1. Since the methods by which people produce actions make them accountable for having produced those actions, they will inherently look for methods that let them avoid that accountability (ch. 2 in this dissertation).

2. The methods by which participants re-find each other in social interaction show a remarkable level of other-attentiveness (ch. 3 in this dissertation).

3. Participants in talk-in-interaction generally do not do

understanding; they assume that they understand and are

understood. When they do do understanding, they do so for cause (ch. 4 in this dissertation).

4. Any turn-at-talk carries an indeterminate number of background assumptions that are typically kept under the surface of the interaction. They are only made explicit, when they are problematic (ch. 5 in this dissertation).

5. Action is an interactional and procedural accomplishment. Irrespective of any goals or intentions that a speaker may have, it is only when an utterance has been taken up as some action and that action has been ratified, that the utterance becomes a particular action for the participants (ch. 6 in this dissertation).

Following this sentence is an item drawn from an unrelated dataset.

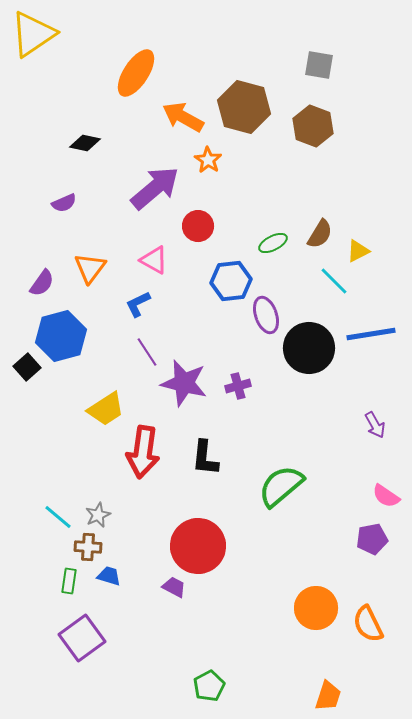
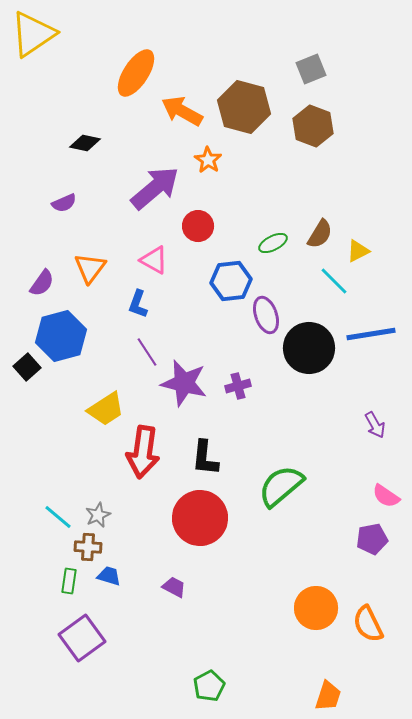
gray square at (319, 65): moved 8 px left, 4 px down; rotated 32 degrees counterclockwise
orange arrow at (183, 117): moved 1 px left, 6 px up
blue L-shape at (138, 304): rotated 44 degrees counterclockwise
red circle at (198, 546): moved 2 px right, 28 px up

6. One should not speak of society, but of sociation [‘vergesellschaftung’]. Society merely is the name for a number of individuals, connected by interaction (Georg Simmel 1917; Grundfragen der Soziologie. Translated in 1950 by Kurt Wolff in ‘The Sociology of Georg Simmel’).

7. Dans la vie des individus et des sociétés, le langage est un facteur plus importante qu’aucun autre (Ferdinand de Saussure 1916: 7; Cours de linguistique générale).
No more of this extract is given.